Page images and extracted text:
*** Begin section ***
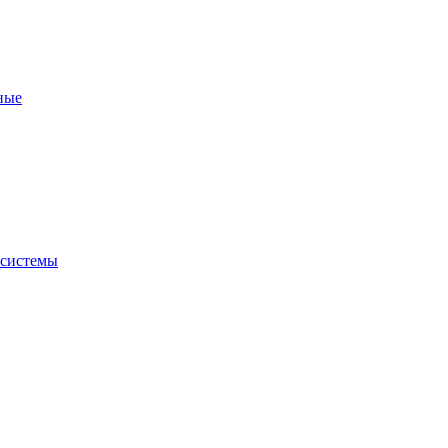
ные
 системы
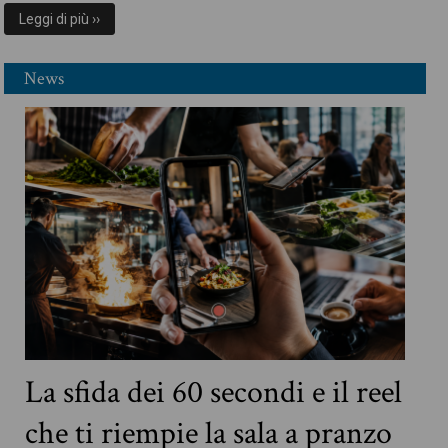
Leggi di più ››
News
La sfida dei 60 secondi e il reel
che ti riempie la sala a pranzo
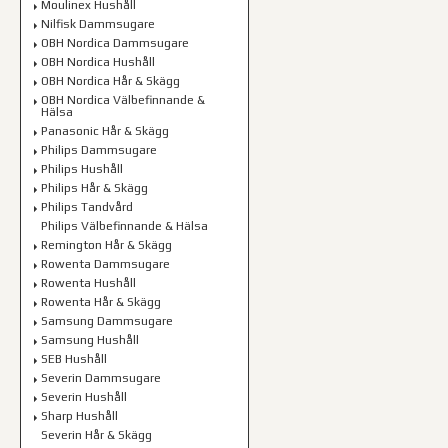
Moulinex Hushåll
Nilfisk Dammsugare
OBH Nordica Dammsugare
OBH Nordica Hushåll
OBH Nordica Hår & Skägg
OBH Nordica Välbefinnande &
Hälsa
Panasonic Hår & Skägg
Philips Dammsugare
Philips Hushåll
Philips Hår & Skägg
Philips Tandvård
Philips Välbefinnande & Hälsa
Remington Hår & Skägg
Rowenta Dammsugare
Rowenta Hushåll
Rowenta Hår & Skägg
Samsung Dammsugare
Samsung Hushåll
SEB Hushåll
Severin Dammsugare
Severin Hushåll
Sharp Hushåll
Severin Hår & Skägg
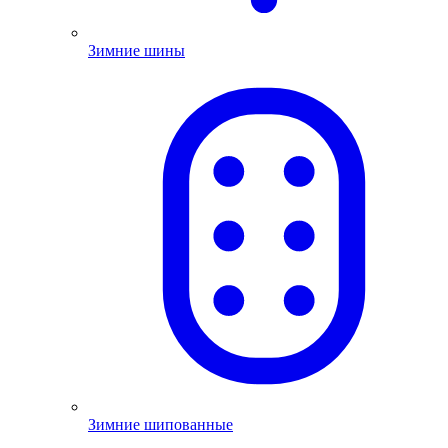
Зимние шины
Зимние шипованные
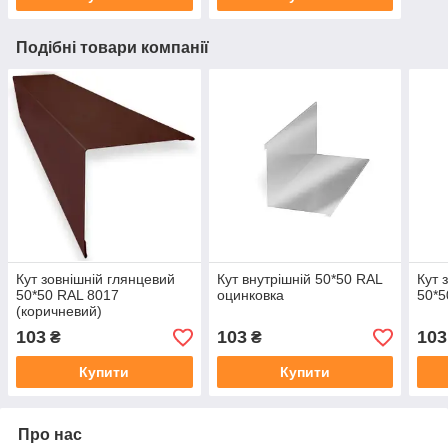
Подібні товари компанії
Кут зовнішній глянцевий
Кут внутрішній 50*50 RAL
Кут 
50*50 RAL 8017
оцинковка
50*5
(коричневий)
103
103
103
₴
₴
Купити
Купити
Про нас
*** End section ***
In the reply, give again exactly the lines from the beginning of the entries above through the line with "Rowenta Dammsugare"; pictures stay out.

ные
 системы
Leggi di più ››
News
La sfida dei 60 secondi e il reel
che ti riempie la sala a pranzo
Moulinex Hushåll
Nilfisk Dammsugare
OBH Nordica Dammsugare
OBH Nordica Hushåll
OBH Nordica Hår & Skägg
OBH Nordica Välbefinnande &
Hälsa
Panasonic Hår & Skägg
Philips Dammsugare
Philips Hushåll
Philips Hår & Skägg
Philips Tandvård
Philips Välbefinnande & Hälsa
Remington Hår & Skägg
Rowenta Dammsugare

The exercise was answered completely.